Giant Space Gun. Not kidding.

This is something that has intrigued me for a while. The gradual acceleration of rockets is necessary so that soft bodied humans can make it into space - but why is it needed for hunks of metal and tanks of gas? Space elevators make some sense, but in terms of actually getting things up there on the cheap, I am a firm believer in the following or related projects: shoot them up there with a gun.

Its basic technology scaled up to size James Cameron. And I think it has very strong potential to eventually offer cheap and reliable payload access to space.

Think about it this way: in combat you use cruise missiles to take out the most critical, sensitive, and difficult targets. But for general fire suppression, weakening enemy positions and protracted engagements, you used dumb old artillery. Our approach to space right now is all cruise missiles, no arty. And its damned expensive and that is holding us back from taking over space. Bring on the big guns.

A Cannon for Shooting Supplies into Space

A giant cannon designed to blast supplies into space on the cheap

How the Space Cannon Works John MacNeill

John Hunter wants to shoot stuff into space with a 3,600-foot gun. And he’s dead serious—he’s done the math. Making deliveries to an orbital outpost on a rocket costs $5,000 per pound, but using a space gun would cost just $250 per pound.

Building colossal guns has been Hunter’s pet project since 1992, when, while a physicist at Lawrence Livermore National Laboratory, he first fired a 425-foot gun he built to test-launch hypersonic engines.
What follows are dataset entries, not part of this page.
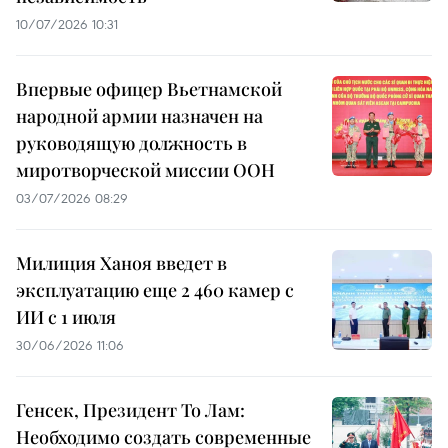
10/07/2026 10:31
Впервые офицер Вьетнамской
народной армии назначен на
руководящую должность в
миротворческой миссии ООН
03/07/2026 08:29
Милиция Ханоя введет в
эксплуатацию еще 2 460 камер с
ИИ с 1 июля
30/06/2026 11:06
Генсек, Президент То Лам:
Необходимо создать современные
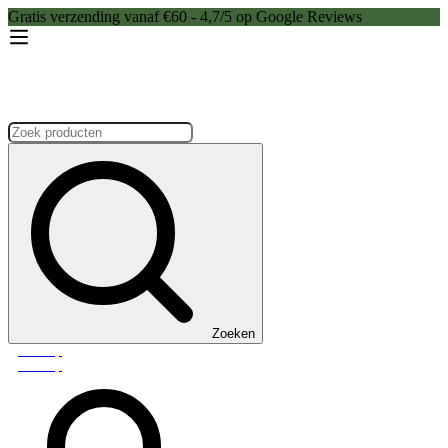
Gratis verzending vanaf €60 - 4,7/5 op Google Reviews
Zoeken:
Zoeken
Webshop
Webshop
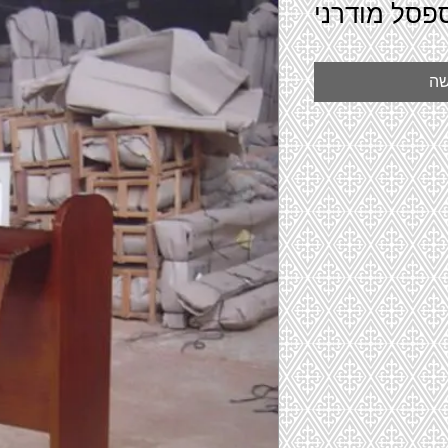
פסל מודרני
שה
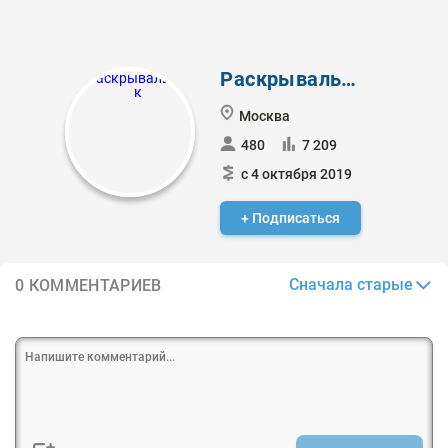
Раскрывальщик
Москва
480
7 209
с 4 октября 2019
+ Подписаться
Сначала старые
0 КОММЕНТАРИЕВ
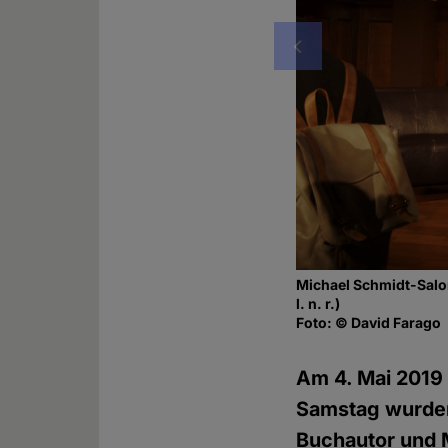
Vorheriges
Michael Schmidt-Salom
l. n. r.)
Foto: © David Farago
Am 4. Mai 201
Samstag wurden
Buchautor und M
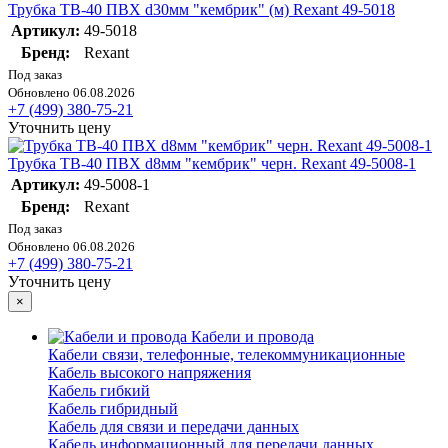
Трубка ТВ-40 ПВХ d30мм "кембрик" (м) Rexant 49-5018
Артикул:
49-5018
Бренд:
Rexant
Под заказ
Обновлено 06.08.2026
+7 (499) 380-75-21
Уточнить цену
Трубка ТВ-40 ПВХ d8мм "кембрик" черн. Rexant 49-5008-1
Артикул:
49-5008-1
Бренд:
Rexant
Под заказ
Обновлено 06.08.2026
+7 (499) 380-75-21
Уточнить цену
×
Кабели и провода
Кабели связи, телефонные, телекоммуникационные
Кабель высокого напряжения
Кабель гибкий
Кабель гибридный
Кабель для связи и передачи данных
Кабель информационный для передачи данных,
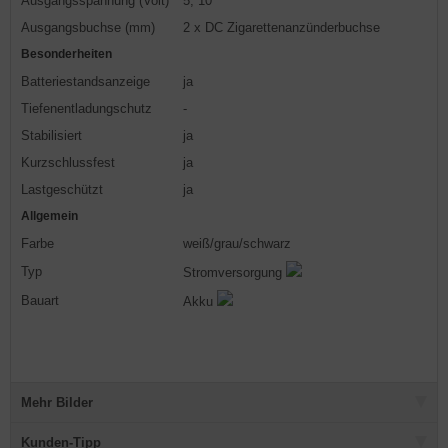
Ausgangsspannung (Volt)
5, 10
Ausgangsbuchse (mm)
2 x DC Zigarettenanzünderbuchse
Besonderheiten
Batteriestandsanzeige
ja
Tiefenentladungschutz
-
Stabilisiert
ja
Kurzschlussfest
ja
Lastgeschützt
ja
Allgemein
Farbe
weiß/grau/schwarz
Typ
Stromversorgung
Bauart
Akku
Mehr Bilder
Kunden-Tipp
Its methane-driven piston compressed hydrogen gas, which then expanded up the barrel to shoot a projectile. Mechanical firing can fail, however, so when Hunter’s company, Quicklaunch, released its plans last fall, it swapped the piston for a combustor that burns natural gas. Heat the hydrogen in a confined space and it should build up enough pressure to send a half-ton payload into the sky at 13,000 mph.

Hunter wants to operate the gun, the “Quicklauncher,” in the ocean near the equator, where the Earth’s fast rotation will help slingshot objects into space. A floating cannon—dipping 1,600 feet below sea level and steadied by a ballast system—would let operators swivel it for different orbits. Next month, Hunter will test a functional, 10-foot prototype in a water tank. He says a full-size launcher could be ready in seven years, provided the company can round up the $500 million. Despite the upfront cost, Hunter says he has drawn interest from investors because his reusable gun saves so much cash in the long haul. Just don’t ever expect a ride in the thing: The gun produces 5,000 Gs, so it’s only for fuel tanks and ruggedized satellites. “A person shot out of it would probably get compressed to half their size,” Hunter says. “It’d be over real quick.”

How to Shoot Stuff into Space

The gun combusts natural gas in a heat exchanger within a
chamber of hydrogen gas, heating the hydrogen to 2,600˚F and causing a 500 percent increase in pressure.

Operators open the valve, and the hot, pressurized hydrogen quickly expands down the tube, pushing the payload forward.

After speeding down the 3,300-foot-long barrel, the projectile shoots out of the gun at 13,000 mph. An iris at the end of the gun closes, capturing the hydrogen gas to use again.